NPU Configuration Guidelines for TI Neural Network Compiler

This document provides comprehensive guidelines for designing neural network models that are optimally configured for the TI NPU (Neural Processing Unit) accelerator found in devices like F28P55 and F28P65.

Overview
Supported Layer Types
Terminology and Notation
Layer Configuration Constraints
Optimal Design Patterns
Common Pitfalls to Avoid
Model Design Checklist

Overview

The TI NPU accelerator provides hardware acceleration for common neural network operations.
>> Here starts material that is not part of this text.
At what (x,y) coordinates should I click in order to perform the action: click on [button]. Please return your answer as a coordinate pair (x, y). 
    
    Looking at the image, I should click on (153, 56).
However, to fully leverage the NPU, models must conform to specific layer configurations. Layers that don't meet these constraints will fall back to software execution, significantly reducing performance.
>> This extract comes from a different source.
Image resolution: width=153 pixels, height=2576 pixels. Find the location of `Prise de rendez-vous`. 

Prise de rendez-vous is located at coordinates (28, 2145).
Key Principle: Design models with NPU constraints in mind from the start, rather than trying to adapt existing models.

Supported Layer Types

Layer Type	NPU Name	Description
First Convolution	FCONV	Convolution with input channel = 1
Generic Convolution	GCONV	Standard convolution with input channels as multiple of 4
Depth-Wise Convolution	DWCONV	Convolution where groups = input channels
Point-Wise Convolution	PWCONV	1x1 convolution for channel mixing
Point-Wise Conv + Residual	PWCONVRES	1x1 convolution with residual addition
Transposed Convolution	TCONV	Upsampling convolution
Fully-Connected	FC	Dense/Linear layer
Average Pooling	AVGPOOL	Global and non-global average pooling
Max Pooling	MAXPOOL	Maximum pooling

Terminology and Notation

Dimension Notation

Symbol	Meaning	Example
iB	Input bit-width	8 (8-bit quantized)
oB	Output bit-width	8
kB	Kernel/weight bit-width	2, 4, or 8
iH	Input height	Sequence length for 1D
iW	Input width	1 for 1D time series
iC	Input channels	Number of input features
oH	Output height	After convolution/pooling
oW	Output width	After convolution/pooling
oC	Output channels	Number of output features
kH	Kernel height	Convolution kernel size
kW	Kernel width	Convolution kernel size
sH	Stride height	Vertical stride
sW	Stride width	Horizontal stride

Value Notation

Notation	Meaning	Examples
any	Any positive integer	1, 2, 3, ...
m4	Multiples of 4	4, 8, 12, 16, 20, ...
m8	Multiples of 8	8, 16, 24, 32, ...
m1b2e7	Range from 2 to 7	2, 3, 4, 5, 6, 7
m1b8	Minimum 8, any value	8, 9, 10, 11, ...
m1b16	Minimum 16, any value	16, 17, 18, ...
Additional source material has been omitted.